A joke for you all.

5 Feb 2006
SE London

A young man goes into a pharmacy and says to the pharmacist, "Hello, could
you give me condom. I'm going to my girlfriends for dinner and I think I may
be in with a chance!" The pharmacist gives him the condom and as the young
man is going out; he returns and says, "Give me another condom because my
girlfriend's sister is very cute too. She always crosses her legs in a
provocative manner when she sees me and I think I might strike it lucky
there too." The pharmacist gives him a second condom and as the boy is
leaving he turns back and says, "Go on, give me one more condom because my
girlfriend's mum is still pretty cute and when she sees me she always makes
eyes, and since she invited me for dinner, I think she is expecting me to
make a move!

During dinner, the young man is sitting with his girlfriend on his
left, the sister on his right and the mum facing him. When the dad
gets there, the boy lowers his head and starts praying, "Dear Lord, bless
this dinner and Thank you for all you give us." A minute later the boy is
still praying; "and Thank you Lord for your kindness." Ten minutes go by and the
boy is still praying, keeping his head down. The others look at each other
surprised and his girlfriend is even more surprised than the others. She
gets close to the boy and says in his ear, "I didn't know you were so
religious." The boy replies, "I didn't know your dad was a pharmacist!"
Man of Honour
17 Oct 2002
I'm back baby!
27 Sep 2004
I always hear that joke alongside:

After Quasimodo's death, the bishop of the Cathedral of Notre Dame sent word through the streets of Paris that a new bell ringer was needed.

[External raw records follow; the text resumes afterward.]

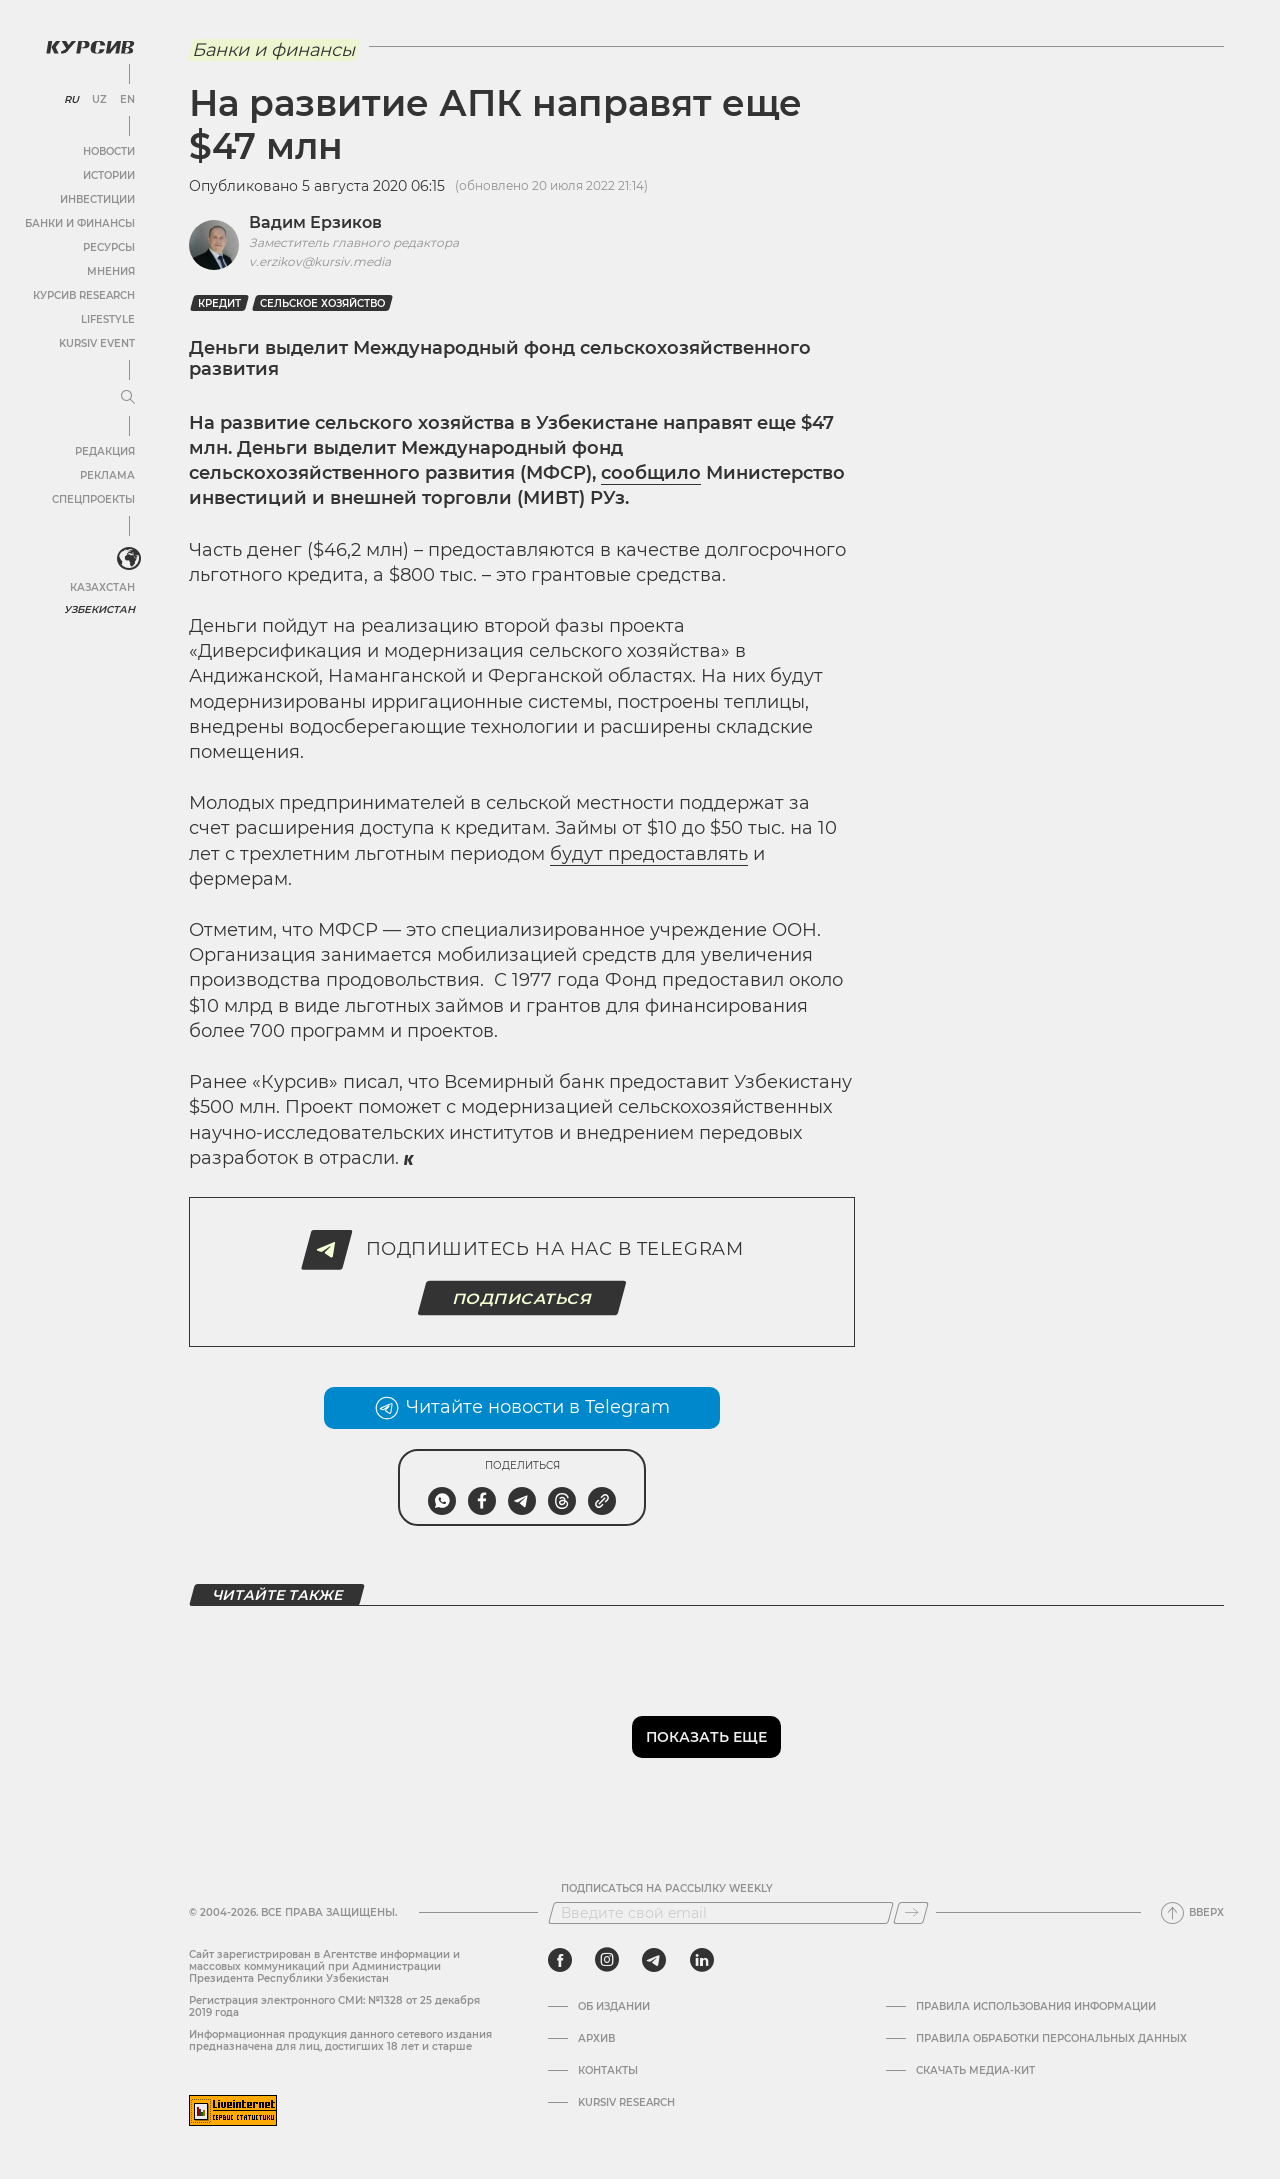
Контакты (608, 2071)
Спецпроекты (93, 499)
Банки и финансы (80, 223)
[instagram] (607, 1960)
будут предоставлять (649, 854)
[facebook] (560, 1960)
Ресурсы (109, 247)
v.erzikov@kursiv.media (320, 261)
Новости (109, 151)
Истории (109, 175)
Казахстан (102, 587)
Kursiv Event (97, 343)
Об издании (614, 2007)
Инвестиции (97, 199)
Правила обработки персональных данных (1051, 2039)
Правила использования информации (1036, 2007)
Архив (596, 2039)
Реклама (107, 475)
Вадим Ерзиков (315, 222)
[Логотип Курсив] (90, 47)
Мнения (111, 271)
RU (71, 100)
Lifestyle (108, 319)
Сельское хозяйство (322, 303)
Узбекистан (99, 609)
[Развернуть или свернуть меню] (128, 398)
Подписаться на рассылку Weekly (667, 1889)
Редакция (105, 451)
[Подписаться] (911, 1913)
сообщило (651, 473)
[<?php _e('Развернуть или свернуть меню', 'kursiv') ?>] (129, 559)
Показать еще (706, 1737)
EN (127, 100)
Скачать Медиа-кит (975, 2071)
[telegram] (654, 1960)
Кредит (219, 303)
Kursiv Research (626, 2103)
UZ (99, 100)
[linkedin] (701, 1960)
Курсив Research (84, 295)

The bishop decided that he would conduct the interviews personally and went up into the belfry to begin the screening process. After observing several applicants demonstrate their skills, he had decided to call it a day.

Just then, an armless man approached him and announced that he was there to apply for the bell ringer's job. The bishop was incredulous. "You have no arms!". "No matter," said the man. "Observe!" And he began striking the bells with his face, producing a beautiful melody on the carillon.

The bishop listened in astonishment; convinced that he had found a replacement for Quasimodo. But suddenly, rushing forward to strike a bell, the armless man tripped and plunged headlong out of the belfry window to his death in the street below.

The stunned bishop rushed to his side. When he reached the street, a crowd had gathered around the fallen figure, drawn by the beautiful music they had heard only moments before. As they silently parted to let the bishop through, one of them asked, "Bishop, who was this man?".

"I don't know his name," the bishop sadly replied, "but his face rings a bell."

BUT, WAIT! WAIT! There's more . . .

The following day, despite the sadness that weighed heavily on his heart due to the unfortunate death of the armless campanologist, the bishop continued his interviews for the bell ringer of Notre Dame.

The first man to approach him said, "Your Excellency, I am the brother of the poor armless wretch that fell to his death from this very belfry yesterday. I pray that you honor his life by allowing me to replace him in this duty.".

The bishop agreed to give the man an audition, and, as the armlessmman's brother stooped to pick up a mallet to strike the first bell, he groaned, clutched at his chest, twirled around, and died on the spot.

Two monks, hearing the bishop's cries of grief at this second tragedy, rushed up the stairs to his side. "What has happened? Who is this man?" the first monk asked breathlessly.

"I don't know his name," sighed the distraught bishop, "but....He's a dead ringer for his brother."
7 May 2003
Both jokes were good but I think I preffered the second joke even though it was a pun.

Here's a good crude one:

A man brings home a willy sucking frog and gives it to his wife.

She asks "What the **** am I supposed to do with that"

So he replies "Teach it to cook, then **** off"
Last edited:
18 Oct 2002
Back in East London
Might as well chuck a couple of useless facts into the mix..

Dead Ringer: Derived from the ages when people were so feared of being buried alive (mistaken death, buried, then later awaken in the coffin 6ft under) it became common practice to install a bell on the headstone, and the pull string lead into the coffin. Should the person need to get out, they can ring the bell. The saying then came from anyone who looked like the deceased, and were asked "Are you a dead ringer?" or similar.

Grave yard shift: the people who were paid to listen for said bells.